My first foray into this linkup isn’t going to be a day-by-day account this time because I’ve got math on the mind these days.

For a non-mathematician, I think a lot about math, and this blog post has finally spurred me to put down some thoughts on it.

Background:

I come from an academic, humanties-centered household.  There was no mathiness or science or business-type activity to speak of in my parents’ lives or in their parents’ lives. My mother  joked about her wildly contrasting verbal and math scores on the GRE. I did fine in math in high school, took the minimum I needed to in college, and that was it.  I had no opinion of it one way or the other.  I certainly had to work hard and think things through in the higher math (the highest I got was what they called “Advanced Math” in the day – maybe there was a bit of Pre-Calculus in it, and a little trig, but I never even attempted calculus.  I don’t think the school offered it, come to think of it.), but I often had the weird experience of hitting a wall at night when I was doing my homework, then waking up the next morning, saying “Ah-ha!” – my brain evidently having worked it all out when I was sleeping.

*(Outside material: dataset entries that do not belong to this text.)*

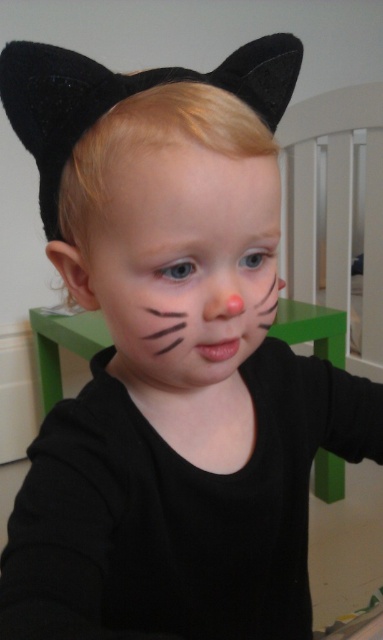 Between point (176, 298) and point (222, 310), which one is positioned in front?

Point (176, 298) is in front.

Does matte black face at center appear on the left side of pink matte nose at center?

Correct, you'll find matte black face at center to the left of pink matte nose at center.

The height and width of the screenshot is (640, 383). Identify the location of matte black face at center. (184, 262).

In the scene shown: Is smooth skin at center smaller than pink matte nose at center?

Incorrect, smooth skin at center is not smaller in size than pink matte nose at center.

Who is positioned more to the left, smooth skin at center or pink matte nose at center?

smooth skin at center is more to the left.

Where is `smooth skin at center`? This screenshot has width=383, height=640. smooth skin at center is located at coordinates pos(188,184).

Can you confirm if matte black face at center is positioned below smooth skin at center?

Indeed, matte black face at center is positioned under smooth skin at center.

Is matte black face at center thinner than smooth skin at center?

In fact, matte black face at center might be wider than smooth skin at center.

In order to click on matte black face at center in this screenshot , I will do `click(184, 262)`.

As a parent, I’ve had one older kid who needed help in math, but the other two breezed through on their own, doing very well. My second son never studied in high school and made straight A’s, even in Calculus.  Daughter had to study, but still did well, and liked it – “Math is like a puzzle to me, and I love puzzles” is what she’s always said.  And now she’s studying for the LSAT which she was emboldened to do, not just because she took a Civil Rights/Liberties class and really enjoyed doing case analyses, but also because she looked into what the LSAT is and joyfully discovered, “It’s LOGIC!” So.

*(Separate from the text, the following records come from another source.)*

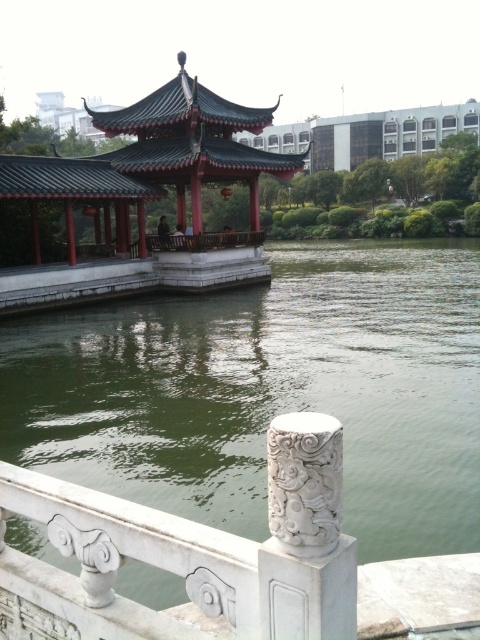 Which is in front, point (360, 380) or point (186, 102)?

Positioned in front is point (360, 380).

Does green stone water at center have a larger size compared to shiny red gazebo at center?

Incorrect, green stone water at center is not larger than shiny red gazebo at center.

Locate an element on the screen. green stone water at center is located at coordinates (268, 392).

Where is `green stone water at center`? The height and width of the screenshot is (640, 480). green stone water at center is located at coordinates (268, 392).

And then, for the others…. it was time to homeschool.

Math is something that some non-mathy homeschooling parents dread, but I never have, mostly because I picked a program that I found easy and even interesting to work with – from The Art of Problem Solving.  I’ve written about this program before, so I won’t repeat myself.  I’ll just say that Joseph worked through the Pre-Algebra text last year and is making “A’s” in Algebra in 8th grade right now.  He never minded it too much, and neither did I – in fact, in many ways, I found it illuminating.  Plus I love the videos.  There, I admitted it.

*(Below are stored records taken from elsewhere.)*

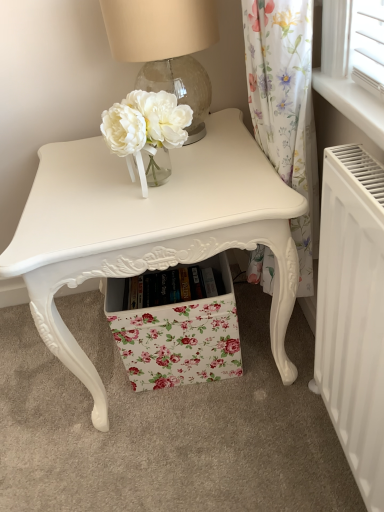 The width and height of the screenshot is (384, 512). In order to click on free space in front of matte white table at center in this screenshot , I will do point(200,457). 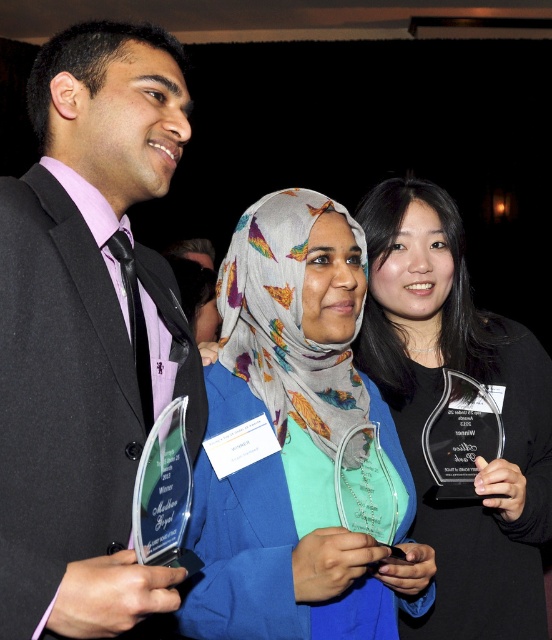 Between matte black suit at left and clear glass award at center, which one appears on the right side from the viewer's perspective?

clear glass award at center is more to the right.

Find the location of a particular element. The width and height of the screenshot is (552, 640). matte black suit at left is located at coordinates (88, 332).

Describe the element at coordinates (88, 332) in the screenshot. The height and width of the screenshot is (640, 552). I see `matte black suit at left` at that location.

This screenshot has height=640, width=552. In order to click on matte black suit at left in this screenshot , I will do `click(88, 332)`.

Between matte black suit at left and translucent glass award at center, which one is positioned higher?

matte black suit at left is higher up.

Is point (77, 170) closer to viewer compared to point (349, 461)?

Yes.

I want to click on matte black suit at left, so click(88, 332).

Does point (192, 532) come behind point (420, 268)?

That is False.

You are a GUI agent. You are given a task and a screenshot of the screen. Output one action in this format:
    pyautogui.click(x=<x>, y=<y>)
    Task: Click on the translucent glass award at center
    
    Given the screenshot: What is the action you would take?
    290,451

Find the location of a particular element. translucent glass award at center is located at coordinates (290, 451).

Now, I have a theory about teaching.  I actually think that people who are a “natural” at a subject don’t necessarily make the best teachers of that subject.  Think about it – if you have an intuitive grasp of a topic or skill, it might be a challenge for you to communicate the process to someone who doesn’t have a clue.  On the other hand, if you’ve had to work through a process step-by-step and have actually struggled with various aspects of it…you might just be a really effective teacher to the equally clueless.

All that is to not to say that I’m a fabulous math teacher.  But it is to say that I’m not a bad one – at least to my own children –  and I think it’s because I understand their lack of understanding.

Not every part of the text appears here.